Four African American Scholars Receive Notable Honors or Awards

Paul Adams, associate professor in the department of chemistry and biochemistry in the J. William Fulbright College of Arts and Sciences at the University of Arkansas, has been named a Minority Access National Role Model. The honors is given to scholars who “inspire others to emulate them, and thereby increase the pool of scholars and professionals who will find cures for illnesses or solve technological problems or address social disparities.”

Dr. Adams earned a bachelor’s degree in biochemistry from Louisiana State University in Baton Rouge. He holds a Ph.D. in biophysical chemistry from Case Western Reserve University in Cleveland, Ohio.

Constance Smith Hendricks, dean of Tuskegee University’s School of Nursing and Allied Health, was awarded the Mary Elizabeth Carnegie Award at the annual convention of Southern Regional Education Board’s Council on Collegiate Education for Nursing. A Selma, Alabama, native, Dr. Hendricks has held leadership positions in nursing education at several institutions, including Concordia College, Hampton University, and Kentucky State University. She became dean at Tuskegee University in January 2018.

Dr. Hendricks holds a bachelor’s degree in nursing and a master’s degree in community health, both from the University of Alabama at Birmingham. She earned a Ph.D. in clinical nursing research at Boston College.

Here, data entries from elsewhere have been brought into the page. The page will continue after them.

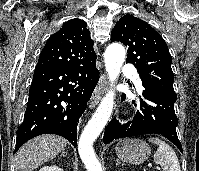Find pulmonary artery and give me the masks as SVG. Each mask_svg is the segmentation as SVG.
I'll return each mask as SVG.
<instances>
[{
  "label": "pulmonary artery",
  "mask_w": 199,
  "mask_h": 171,
  "mask_svg": "<svg viewBox=\"0 0 199 171\" xmlns=\"http://www.w3.org/2000/svg\"><path fill=\"white\" fill-rule=\"evenodd\" d=\"M124 73L130 76L136 83L140 84V79L131 65L127 64L124 66Z\"/></svg>",
  "instance_id": "pulmonary-artery-1"
}]
</instances>
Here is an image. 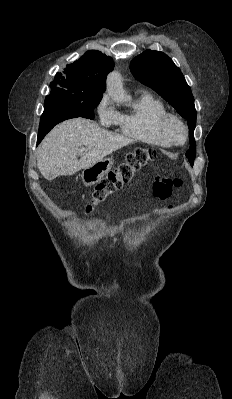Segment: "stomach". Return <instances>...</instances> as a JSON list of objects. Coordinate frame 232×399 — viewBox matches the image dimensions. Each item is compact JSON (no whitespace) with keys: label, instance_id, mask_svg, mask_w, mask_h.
<instances>
[{"label":"stomach","instance_id":"stomach-1","mask_svg":"<svg viewBox=\"0 0 232 399\" xmlns=\"http://www.w3.org/2000/svg\"><path fill=\"white\" fill-rule=\"evenodd\" d=\"M114 164V160L112 158H103L94 166H90V168H85L82 174V182L84 186H94L96 182H100L101 178L110 172L112 166Z\"/></svg>","mask_w":232,"mask_h":399}]
</instances>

Sakeena Everett, an assistant professor in the language and literacy education department at the University of Georgia, received the Alan C. Purves Award from the National Council of Teachers of English. Dr. Everett was honored for authoring the article most likely to have an impact on educational practice in the teaching of English. The article, “Untold Stories: Cultivating Consequential Writing with a Black Male Student through a Critical Approach to Metaphor,” was published in the journal Research in the Teaching of English.

Dr. Everett earned a bachelor’s degree in sociology and urban and regional studies at Cornell University in Ithaca, New York. She holds a Ph.D. in curriculum, instruction and teacher education from Michigan State University.

Judge Damon Keith was nominated by President Johnson to the federal court in 1967 and in 1977 was elevated to a seat on the U.S. Sixth Circuit Court of Appeals. Judge Keith died in 2019. Now the Howard University School of Law will name its moot courtroom in honor of its alumnus.

The law school also has established The Honorable Damon J. Keith Endowed Scholarship Fund. Scholarships will be awarded to law students who demonstrate financial need and has a passion for social justice and serving the community. Preference will be given to students from Judge Keith’s hometown of Detroit, Michigan, and students who are first-generation college or graduate students.